Thursday, 6 March 2014

Does the Fused Multiply-Add (FMA) instruction make a difference?

I discussed this originally in my Cortex-A7 FFTW benchmarks, but I am repeating it in it's own blog post for clarity as I believe it's an important thing to understand.

I noticed that when enabling the FMA capabilities of FFTW, the performance actually decreased. I thought to myself "but the ARM VFPv4 supports FMA so this should be faster that doing separate multiply and add operations..." so I did a little bit of research as to why this is the case.
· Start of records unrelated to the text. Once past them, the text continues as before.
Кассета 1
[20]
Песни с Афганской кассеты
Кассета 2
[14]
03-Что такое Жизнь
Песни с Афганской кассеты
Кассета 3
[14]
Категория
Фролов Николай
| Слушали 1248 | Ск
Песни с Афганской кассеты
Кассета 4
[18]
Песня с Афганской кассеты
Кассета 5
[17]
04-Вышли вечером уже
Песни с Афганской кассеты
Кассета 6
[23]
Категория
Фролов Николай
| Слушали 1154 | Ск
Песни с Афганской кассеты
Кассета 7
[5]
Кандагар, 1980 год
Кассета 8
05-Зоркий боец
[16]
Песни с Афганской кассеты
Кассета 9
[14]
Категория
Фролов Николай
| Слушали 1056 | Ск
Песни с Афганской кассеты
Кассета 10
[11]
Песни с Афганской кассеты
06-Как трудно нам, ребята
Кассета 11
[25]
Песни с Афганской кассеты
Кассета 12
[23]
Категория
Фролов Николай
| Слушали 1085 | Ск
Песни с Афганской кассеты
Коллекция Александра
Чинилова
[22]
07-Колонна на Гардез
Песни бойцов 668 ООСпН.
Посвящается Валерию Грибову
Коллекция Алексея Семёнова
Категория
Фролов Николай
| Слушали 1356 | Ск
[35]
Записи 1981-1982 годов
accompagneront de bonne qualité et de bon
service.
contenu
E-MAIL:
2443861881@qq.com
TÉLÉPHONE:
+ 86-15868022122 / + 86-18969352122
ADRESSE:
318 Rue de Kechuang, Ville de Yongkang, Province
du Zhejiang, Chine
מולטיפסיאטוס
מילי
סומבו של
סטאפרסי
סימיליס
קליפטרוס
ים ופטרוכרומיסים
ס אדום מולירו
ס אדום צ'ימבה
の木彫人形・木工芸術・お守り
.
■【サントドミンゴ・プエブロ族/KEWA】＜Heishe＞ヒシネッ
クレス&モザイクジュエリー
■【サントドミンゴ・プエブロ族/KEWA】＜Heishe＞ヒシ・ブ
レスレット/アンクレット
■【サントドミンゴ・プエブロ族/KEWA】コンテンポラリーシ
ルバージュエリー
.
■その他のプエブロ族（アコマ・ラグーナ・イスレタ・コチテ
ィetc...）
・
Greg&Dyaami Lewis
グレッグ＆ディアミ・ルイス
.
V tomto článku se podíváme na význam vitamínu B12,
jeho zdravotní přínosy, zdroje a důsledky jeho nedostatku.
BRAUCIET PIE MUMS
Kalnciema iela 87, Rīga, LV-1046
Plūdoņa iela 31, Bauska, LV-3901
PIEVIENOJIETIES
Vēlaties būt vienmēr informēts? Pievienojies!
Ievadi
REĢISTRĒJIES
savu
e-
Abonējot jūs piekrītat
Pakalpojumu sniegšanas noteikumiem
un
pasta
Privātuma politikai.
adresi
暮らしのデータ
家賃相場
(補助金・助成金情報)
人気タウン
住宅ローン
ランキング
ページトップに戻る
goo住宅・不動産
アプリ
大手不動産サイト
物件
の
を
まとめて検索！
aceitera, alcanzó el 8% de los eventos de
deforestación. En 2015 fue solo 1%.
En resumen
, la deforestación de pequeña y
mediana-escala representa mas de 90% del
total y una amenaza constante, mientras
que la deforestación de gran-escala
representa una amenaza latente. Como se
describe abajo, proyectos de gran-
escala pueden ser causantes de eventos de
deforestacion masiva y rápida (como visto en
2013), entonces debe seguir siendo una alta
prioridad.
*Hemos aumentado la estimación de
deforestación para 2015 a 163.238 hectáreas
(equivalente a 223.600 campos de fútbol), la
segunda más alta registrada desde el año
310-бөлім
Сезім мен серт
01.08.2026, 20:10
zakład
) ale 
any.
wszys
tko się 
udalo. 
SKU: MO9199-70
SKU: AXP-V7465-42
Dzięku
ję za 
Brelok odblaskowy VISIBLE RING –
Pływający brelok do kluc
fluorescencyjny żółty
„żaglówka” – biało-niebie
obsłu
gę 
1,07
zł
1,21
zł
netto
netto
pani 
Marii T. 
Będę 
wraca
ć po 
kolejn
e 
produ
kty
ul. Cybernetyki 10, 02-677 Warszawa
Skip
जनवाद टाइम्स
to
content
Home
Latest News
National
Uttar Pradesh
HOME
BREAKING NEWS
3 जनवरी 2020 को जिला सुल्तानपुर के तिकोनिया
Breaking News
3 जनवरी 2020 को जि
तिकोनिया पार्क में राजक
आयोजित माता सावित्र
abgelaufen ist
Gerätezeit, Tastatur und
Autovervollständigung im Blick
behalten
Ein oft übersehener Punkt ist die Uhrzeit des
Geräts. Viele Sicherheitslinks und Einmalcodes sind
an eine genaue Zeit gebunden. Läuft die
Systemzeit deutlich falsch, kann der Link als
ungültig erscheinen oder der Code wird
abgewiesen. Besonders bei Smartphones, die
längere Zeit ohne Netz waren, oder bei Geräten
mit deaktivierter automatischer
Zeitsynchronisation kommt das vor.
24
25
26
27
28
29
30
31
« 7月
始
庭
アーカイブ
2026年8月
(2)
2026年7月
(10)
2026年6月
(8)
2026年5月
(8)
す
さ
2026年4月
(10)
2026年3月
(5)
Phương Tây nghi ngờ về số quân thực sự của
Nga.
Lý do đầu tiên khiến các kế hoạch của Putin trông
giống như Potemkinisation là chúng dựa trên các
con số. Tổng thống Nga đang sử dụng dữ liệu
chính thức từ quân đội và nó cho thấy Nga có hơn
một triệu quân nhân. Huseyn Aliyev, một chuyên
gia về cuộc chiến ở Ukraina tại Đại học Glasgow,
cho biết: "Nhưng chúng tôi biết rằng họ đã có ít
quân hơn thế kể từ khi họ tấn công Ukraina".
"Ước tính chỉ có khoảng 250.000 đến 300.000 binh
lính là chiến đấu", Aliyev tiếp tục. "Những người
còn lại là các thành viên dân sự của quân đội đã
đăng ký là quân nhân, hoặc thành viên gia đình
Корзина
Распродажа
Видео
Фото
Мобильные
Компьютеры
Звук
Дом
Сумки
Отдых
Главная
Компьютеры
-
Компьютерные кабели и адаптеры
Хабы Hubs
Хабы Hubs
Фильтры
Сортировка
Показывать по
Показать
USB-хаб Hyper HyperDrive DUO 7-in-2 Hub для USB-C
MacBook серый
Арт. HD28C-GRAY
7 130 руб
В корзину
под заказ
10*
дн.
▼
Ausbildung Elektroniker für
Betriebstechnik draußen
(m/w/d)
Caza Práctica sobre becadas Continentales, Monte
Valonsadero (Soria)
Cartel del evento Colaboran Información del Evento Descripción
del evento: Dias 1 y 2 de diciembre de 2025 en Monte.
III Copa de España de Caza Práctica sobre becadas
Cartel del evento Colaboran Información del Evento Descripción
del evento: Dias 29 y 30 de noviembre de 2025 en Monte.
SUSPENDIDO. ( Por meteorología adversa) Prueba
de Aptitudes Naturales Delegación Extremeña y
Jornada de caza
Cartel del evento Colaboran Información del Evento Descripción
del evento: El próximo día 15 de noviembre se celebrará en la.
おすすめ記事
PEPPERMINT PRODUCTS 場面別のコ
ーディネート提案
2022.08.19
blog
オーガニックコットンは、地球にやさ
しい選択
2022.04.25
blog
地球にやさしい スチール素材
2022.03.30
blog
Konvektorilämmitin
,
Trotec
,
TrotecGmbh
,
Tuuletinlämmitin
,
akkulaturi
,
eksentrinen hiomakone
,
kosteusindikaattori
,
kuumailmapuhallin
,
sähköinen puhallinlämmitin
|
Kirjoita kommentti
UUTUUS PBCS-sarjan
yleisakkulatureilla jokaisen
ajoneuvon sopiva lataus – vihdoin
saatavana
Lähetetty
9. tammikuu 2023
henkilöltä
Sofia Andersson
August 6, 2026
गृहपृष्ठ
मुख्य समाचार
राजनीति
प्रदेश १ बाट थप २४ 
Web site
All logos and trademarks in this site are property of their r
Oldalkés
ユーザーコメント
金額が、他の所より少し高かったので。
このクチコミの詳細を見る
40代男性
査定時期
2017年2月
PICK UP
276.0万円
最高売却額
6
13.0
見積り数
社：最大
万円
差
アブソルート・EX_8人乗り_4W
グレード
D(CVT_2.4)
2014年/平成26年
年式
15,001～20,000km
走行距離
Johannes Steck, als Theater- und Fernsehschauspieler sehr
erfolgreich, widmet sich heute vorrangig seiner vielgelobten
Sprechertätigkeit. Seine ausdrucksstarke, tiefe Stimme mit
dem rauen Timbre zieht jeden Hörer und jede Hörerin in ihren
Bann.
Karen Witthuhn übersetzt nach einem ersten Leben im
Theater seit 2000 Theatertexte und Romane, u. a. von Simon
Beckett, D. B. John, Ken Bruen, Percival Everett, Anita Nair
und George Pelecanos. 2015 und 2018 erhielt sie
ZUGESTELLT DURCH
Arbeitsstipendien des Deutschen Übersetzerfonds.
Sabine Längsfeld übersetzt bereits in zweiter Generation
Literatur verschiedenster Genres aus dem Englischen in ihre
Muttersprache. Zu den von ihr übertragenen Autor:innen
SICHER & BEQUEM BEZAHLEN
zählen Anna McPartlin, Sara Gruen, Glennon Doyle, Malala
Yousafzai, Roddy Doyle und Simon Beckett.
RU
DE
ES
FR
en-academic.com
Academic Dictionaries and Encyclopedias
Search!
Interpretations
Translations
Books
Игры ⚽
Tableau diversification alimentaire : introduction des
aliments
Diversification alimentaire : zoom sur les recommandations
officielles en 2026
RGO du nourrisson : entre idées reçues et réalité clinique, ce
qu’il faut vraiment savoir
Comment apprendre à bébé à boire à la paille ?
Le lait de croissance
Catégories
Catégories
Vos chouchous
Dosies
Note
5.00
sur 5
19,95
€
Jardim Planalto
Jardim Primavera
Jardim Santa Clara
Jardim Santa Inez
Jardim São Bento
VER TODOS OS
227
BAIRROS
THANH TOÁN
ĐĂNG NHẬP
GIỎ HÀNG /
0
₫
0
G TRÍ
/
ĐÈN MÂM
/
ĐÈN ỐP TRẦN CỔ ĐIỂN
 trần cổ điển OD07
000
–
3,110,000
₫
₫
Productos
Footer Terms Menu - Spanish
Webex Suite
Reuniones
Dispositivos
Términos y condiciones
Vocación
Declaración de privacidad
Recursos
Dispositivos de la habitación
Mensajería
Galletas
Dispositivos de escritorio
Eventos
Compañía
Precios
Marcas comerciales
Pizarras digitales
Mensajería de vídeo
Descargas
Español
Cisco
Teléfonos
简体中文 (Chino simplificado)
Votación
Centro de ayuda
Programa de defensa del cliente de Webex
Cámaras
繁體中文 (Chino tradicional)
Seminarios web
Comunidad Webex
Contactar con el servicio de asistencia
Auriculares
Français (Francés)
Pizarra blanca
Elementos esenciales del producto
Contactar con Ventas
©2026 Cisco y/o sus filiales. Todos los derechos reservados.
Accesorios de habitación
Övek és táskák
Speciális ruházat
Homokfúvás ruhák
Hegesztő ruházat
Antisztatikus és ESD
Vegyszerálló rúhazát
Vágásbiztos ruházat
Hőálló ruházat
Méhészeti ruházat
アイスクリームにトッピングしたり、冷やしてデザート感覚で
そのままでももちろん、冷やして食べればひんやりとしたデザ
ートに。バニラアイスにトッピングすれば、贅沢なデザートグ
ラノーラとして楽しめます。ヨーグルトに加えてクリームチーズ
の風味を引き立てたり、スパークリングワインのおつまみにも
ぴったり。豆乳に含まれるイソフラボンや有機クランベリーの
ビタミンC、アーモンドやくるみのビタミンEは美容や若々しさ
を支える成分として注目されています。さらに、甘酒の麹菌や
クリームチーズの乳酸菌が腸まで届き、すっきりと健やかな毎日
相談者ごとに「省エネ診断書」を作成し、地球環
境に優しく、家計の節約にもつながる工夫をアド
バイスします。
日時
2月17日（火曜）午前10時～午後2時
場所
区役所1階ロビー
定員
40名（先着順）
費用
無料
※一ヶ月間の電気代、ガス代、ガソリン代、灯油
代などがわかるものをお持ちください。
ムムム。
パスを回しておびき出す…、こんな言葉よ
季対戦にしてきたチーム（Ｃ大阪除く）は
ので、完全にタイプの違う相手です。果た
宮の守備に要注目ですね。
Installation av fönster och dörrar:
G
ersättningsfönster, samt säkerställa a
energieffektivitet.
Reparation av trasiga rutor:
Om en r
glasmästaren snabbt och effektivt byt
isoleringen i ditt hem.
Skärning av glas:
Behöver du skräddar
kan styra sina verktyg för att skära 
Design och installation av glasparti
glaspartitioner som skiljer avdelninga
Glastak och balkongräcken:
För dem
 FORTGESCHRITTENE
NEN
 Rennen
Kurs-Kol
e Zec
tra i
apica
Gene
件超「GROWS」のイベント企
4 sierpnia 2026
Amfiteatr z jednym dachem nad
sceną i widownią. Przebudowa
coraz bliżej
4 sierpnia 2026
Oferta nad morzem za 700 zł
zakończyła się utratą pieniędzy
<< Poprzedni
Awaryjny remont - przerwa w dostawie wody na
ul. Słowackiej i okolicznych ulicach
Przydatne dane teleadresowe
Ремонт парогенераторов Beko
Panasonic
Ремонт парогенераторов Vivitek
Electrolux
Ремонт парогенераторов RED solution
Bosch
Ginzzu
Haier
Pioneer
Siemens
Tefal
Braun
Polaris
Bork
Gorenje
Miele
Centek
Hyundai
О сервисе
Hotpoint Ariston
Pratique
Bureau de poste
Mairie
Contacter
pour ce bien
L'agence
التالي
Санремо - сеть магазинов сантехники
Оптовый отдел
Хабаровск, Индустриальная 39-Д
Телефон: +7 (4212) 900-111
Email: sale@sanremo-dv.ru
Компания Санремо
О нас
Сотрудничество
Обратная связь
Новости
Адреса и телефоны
In the computation of an FFT, two of the common operations are:

t0 = a + b * c
t1 = a - b * c

The way that the NEON FMA instruction works, however, is not conducive solving this. This is what happens when you use the NEON FMA instruction:

t0 = a
t0 += b * c
t1 = a
t1 -= b * c

Since ARM is a RISC architecture, the instructions are less flexible and generally take a fixed number of operands. For mathematical operations, it makes sense most of the time to use two operands. Because of this limitation, the FMA can still only take 2 operands and so it is used as shown above. Notice that we have to use up two move instructions for initially setting t0 and t1. It turns out that in this specific case it's faster to just use Multiplies and Adds:

t = b * c
t0 = a + t
t1 = a - t

All in all, the FMA version does 2 Moves, 2 FMA's. The optimal version does 1 Multiply and 2 Adds. It's a small difference, one which the compiler may or may not take note of and optimise, but when done a significant number of times it makes a difference which is what we see in the FFTW benchmarks, for example. There will be cases when this instruction does indeed make a difference, but it's important to bear in mind what's going on behind the scenes.